As the summer reaches its peak, many drivers are utilizing any available means to stay cool and out of the sun. One of the most common efforts in doing so involves window tinting. Window tinting is utilized for various different reasons, for example: added privacy, prevent damage to the interior of the vehicle, or—as tinting film can reflect incoming light and therefore reduce the glare and heat inside the car—to keep cool. Although many Californians have their windows tinted, window tinting has always been heavily regulated by law enforcement and can be used a means for initiating a traffic stop. In fact, in 2015, the California Highway Patrol reported a total of nearly 2000,000 tickets issued to drivers for violating California window tint law between January 2015 and August 2017!
Vehicle Code §26708 generally prohibits drivers from placing any material that may reduce or obstruct their view through the windshield. (Ironically, it seems Californians are constantly encouraged to do the complete opposite. Parking permits are a great example. Whether instructed to be placed on the windshield or hung on the rear-view mirror, based on the language of the law, doing so could be construed as a violation.) Also, other regulations address the darkness and location of the tint. For example, despite there being no current limitations on the darkness of rear windows, the front side windows must allow more than 70% of light to pass through into the inside the car, and a car can only have non-reflective tint on the top four inches of the windshield.
Through the passage of AB 1303, California created a small but important exemption to the window shield tint and object placement prohibition; Californians who obtain a signed certificate by a dermatologist indicating the driver has a sensitivity to UV rayscan now tint their windshields. It is important to keep in mind, however, that those utilizing this exemption can still expect to have interactions with law enforcement stemming from their use of tint as officers can still use a perceived violation of the tinting laws as probable cause to initiate a traffic stop. …And once an officer has probable cause to pull you over, his observations while conducting that routine traffic stop are all fair game.

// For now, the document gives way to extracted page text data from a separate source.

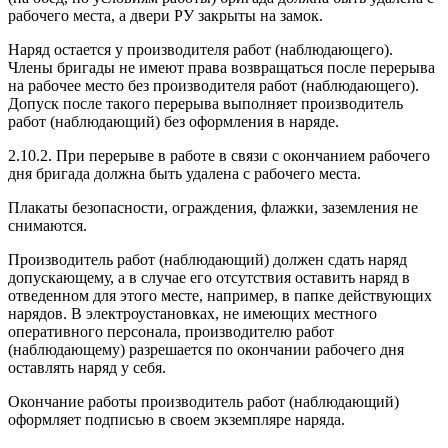
рабочего места, а двери РУ закрыты на замок.
Наряд остается у производителя работ (наблюдающего).
Члены бригады не имеют права возвращаться после перерыва
на рабочее место без производителя работ (наблюдающего).
Допуск после такого перерыва выполняет производитель
работ (наблюдающий) без оформления в наряде.
2.10.2. При перерыве в работе в связи с окончанием рабочего
дня бригада должна быть удалена с рабочего места.
Плакаты безопасности, ограждения, флажки, заземления не
снимаются.
Производитель работ (наблюдающий) должен сдать наряд
допускающему, а в случае его отсутствия оставить наряд в
отведенном для этого месте, например, в папке действующих
нарядов. В электроустановках, не имеющих местного
оперативного персонала, производителю работ
(наблюдающему) разрешается по окончании рабочего дня
оставлять наряд у себя.
Окончание работы производитель работ (наблюдающий)
оформляет подписью в своем экземпляре наряда.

So if you are one of the drivers for whom window tint is medically recommended, by all means take advantage of the new exemption created by AB 1303. But remember, this could potentially result in an increased likelihood of interactions with law enforcement so make sure your other documentation such as license, insurance, and registration are all up to date!

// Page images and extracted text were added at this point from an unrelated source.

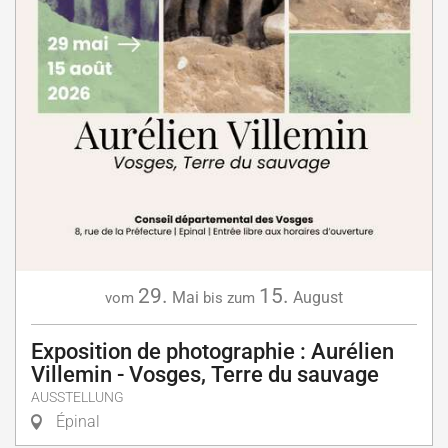
29.
15.
Mai
August
vom
bis zum
Exposition de photographie : Aurélien
Villemin - Vosges, Terre du sauvage
AUSSTELLUNG
Épinal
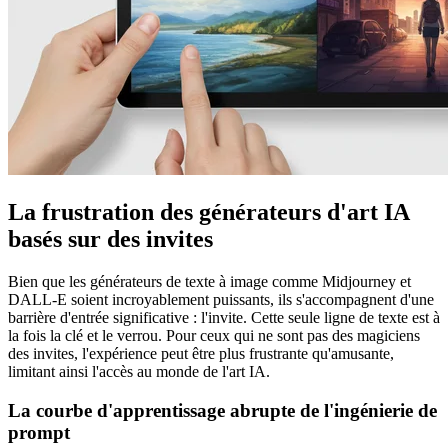
La frustration des générateurs d'art IA
basés sur des invites
Bien que les générateurs de texte à image comme Midjourney et
DALL-E soient incroyablement puissants, ils s'accompagnent d'une
barrière d'entrée significative : l'invite. Cette seule ligne de texte est à
la fois la clé et le verrou. Pour ceux qui ne sont pas des magiciens
des invites, l'expérience peut être plus frustrante qu'amusante,
limitant ainsi l'accès au monde de l'art IA.
La courbe d'apprentissage abrupte de l'ingénierie de
prompt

Also of note, (1) a driver is required to have dual side mirrors if the rear window of the car is tinted, and (2) a driver cannot use red, amber or blue tint on any window.
For example if the driver has either Lupus or xeroderma pigmentosum
11/6/2018 04:29:23 pm
My father has really sensitive skin. That and the fact that our family has a history of developing skin cancer prompted a dermatologist to recommend greater window tinting. Your information that drivers in California can tint their windshields if they have a signed certificate from a dermatologist will be really helpful for him.
10/18/2019 12:45:49 pm
Why am I being told by California cops that there is no window tint allow on front side windows.
10/28/2019 08:59:18 pm
Probably because they are unaware of the passage of AB 1303. You will likely know more than them, so educating them upon being stopped should be an interesting conversation.
11/3/2019 06:37:10 am
Because you cannot add darkening film to front side windows. All that's allowed is clear film that blocks UV-A. This is how it's always been.
2/4/2020 09:21:52 am
The California Vehicle Code does allow for foreign objects (parking permits, toll transponders, etc) to be placed on the windshield - in specified areas.